■ ASSIGNED TASK
Once the line holding "Карьерные вершины ее не прельщали, да и не" is found in the entries below, transcribe exactly every line up to and including the one holding "বন্যা কিছুটা ভারী", but leave out the pictures.

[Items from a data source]
────────
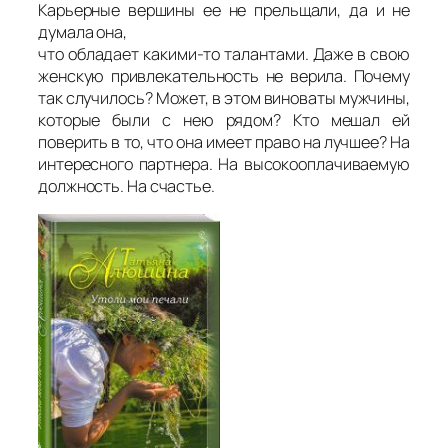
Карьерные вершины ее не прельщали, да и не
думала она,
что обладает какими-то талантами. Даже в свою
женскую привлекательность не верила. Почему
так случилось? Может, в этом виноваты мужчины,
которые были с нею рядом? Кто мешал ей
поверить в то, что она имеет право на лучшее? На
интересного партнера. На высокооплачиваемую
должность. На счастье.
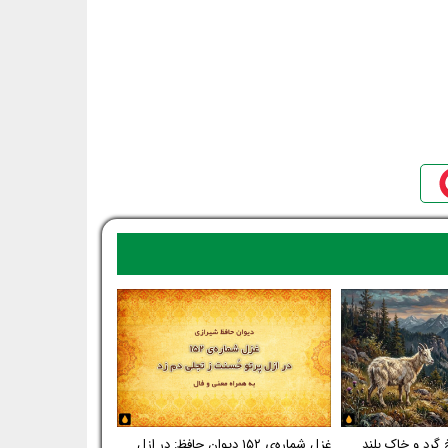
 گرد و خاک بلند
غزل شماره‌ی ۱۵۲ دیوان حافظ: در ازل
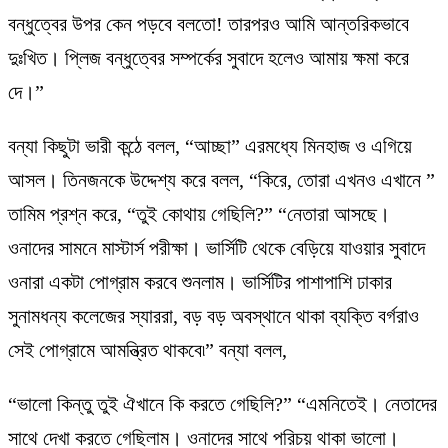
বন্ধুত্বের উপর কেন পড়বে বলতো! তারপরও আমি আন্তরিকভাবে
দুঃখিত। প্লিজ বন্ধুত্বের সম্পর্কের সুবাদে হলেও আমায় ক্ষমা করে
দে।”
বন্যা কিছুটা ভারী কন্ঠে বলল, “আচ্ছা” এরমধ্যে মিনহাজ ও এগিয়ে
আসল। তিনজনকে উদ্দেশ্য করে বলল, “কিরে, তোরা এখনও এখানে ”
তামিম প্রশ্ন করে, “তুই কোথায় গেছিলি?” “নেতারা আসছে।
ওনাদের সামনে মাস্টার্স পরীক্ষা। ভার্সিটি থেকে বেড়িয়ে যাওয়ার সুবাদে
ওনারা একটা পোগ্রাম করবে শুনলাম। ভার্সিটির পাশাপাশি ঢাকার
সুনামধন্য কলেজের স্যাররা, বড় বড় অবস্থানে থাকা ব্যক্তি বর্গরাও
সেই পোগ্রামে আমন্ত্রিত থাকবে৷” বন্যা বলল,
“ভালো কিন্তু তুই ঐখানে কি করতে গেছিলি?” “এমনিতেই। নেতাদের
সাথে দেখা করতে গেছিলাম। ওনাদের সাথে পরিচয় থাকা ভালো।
────────
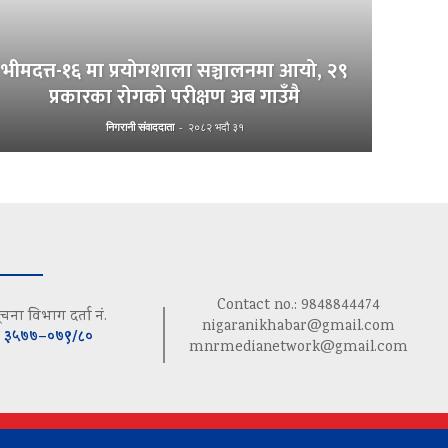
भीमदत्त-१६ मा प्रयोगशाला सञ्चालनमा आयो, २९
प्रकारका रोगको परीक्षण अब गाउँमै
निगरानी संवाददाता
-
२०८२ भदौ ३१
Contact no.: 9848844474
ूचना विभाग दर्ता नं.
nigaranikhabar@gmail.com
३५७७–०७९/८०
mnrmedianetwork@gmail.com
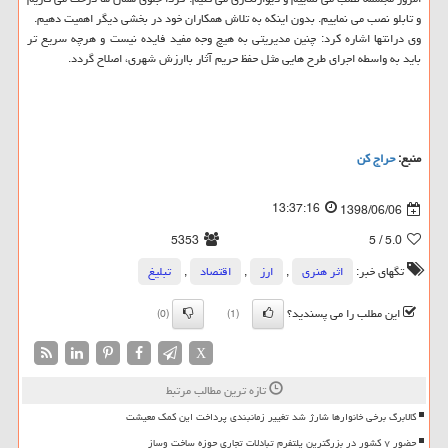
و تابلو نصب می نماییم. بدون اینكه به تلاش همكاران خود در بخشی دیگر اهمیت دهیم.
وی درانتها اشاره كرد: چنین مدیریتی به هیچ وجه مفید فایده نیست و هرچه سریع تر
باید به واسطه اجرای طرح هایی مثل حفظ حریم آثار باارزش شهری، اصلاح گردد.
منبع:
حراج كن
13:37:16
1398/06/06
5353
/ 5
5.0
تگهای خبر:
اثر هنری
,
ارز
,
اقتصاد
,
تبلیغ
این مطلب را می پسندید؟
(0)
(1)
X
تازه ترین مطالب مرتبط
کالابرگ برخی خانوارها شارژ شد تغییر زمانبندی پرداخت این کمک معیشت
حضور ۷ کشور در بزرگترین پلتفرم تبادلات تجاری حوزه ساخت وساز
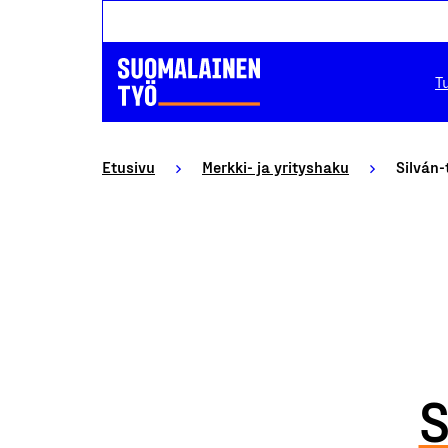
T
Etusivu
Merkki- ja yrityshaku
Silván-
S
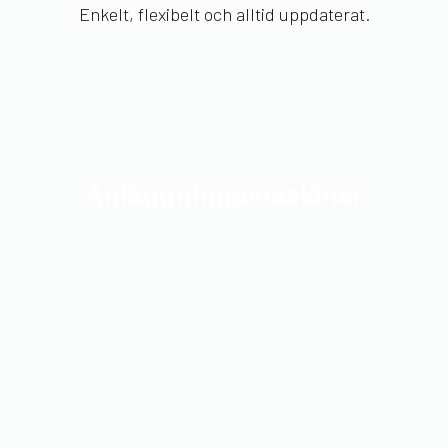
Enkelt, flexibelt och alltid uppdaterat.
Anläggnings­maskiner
────────
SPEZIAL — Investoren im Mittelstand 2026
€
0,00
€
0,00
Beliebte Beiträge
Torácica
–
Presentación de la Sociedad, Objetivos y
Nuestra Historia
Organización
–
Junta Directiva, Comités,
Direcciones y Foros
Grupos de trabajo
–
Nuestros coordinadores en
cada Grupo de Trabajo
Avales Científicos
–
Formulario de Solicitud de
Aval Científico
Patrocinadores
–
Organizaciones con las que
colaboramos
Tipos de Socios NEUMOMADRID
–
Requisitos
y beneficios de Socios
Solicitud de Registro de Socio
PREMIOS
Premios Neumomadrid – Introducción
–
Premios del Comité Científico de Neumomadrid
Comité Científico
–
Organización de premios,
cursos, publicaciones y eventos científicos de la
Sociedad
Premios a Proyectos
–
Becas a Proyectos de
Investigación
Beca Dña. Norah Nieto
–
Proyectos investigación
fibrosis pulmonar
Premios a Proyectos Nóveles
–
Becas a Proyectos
────────
■ WRITTEN ANSWER
Карьерные вершины ее не прельщали, да и не
думала она,
что обладает какими-то талантами. Даже в свою
женскую привлекательность не верила. Почему
так случилось? Может, в этом виноваты мужчины,
которые были с нею рядом? Кто мешал ей
поверить в то, что она имеет право на лучшее? На
интересного партнера. На высокооплачиваемую
должность. На счастье.
 گرد و خاک بلند
غزل شماره‌ی ۱۵۲ دیوان حافظ: در ازل
বন্ধুত্বের উপর কেন পড়বে বলতো! তারপরও আমি আন্তরিকভাবে
দুঃখিত। প্লিজ বন্ধুত্বের সম্পর্কের সুবাদে হলেও আমায় ক্ষমা করে
দে।”
বন্যা কিছুটা ভারী কন্ঠে বলল, “আচ্ছা” এরমধ্যে মিনহাজ ও এগিয়ে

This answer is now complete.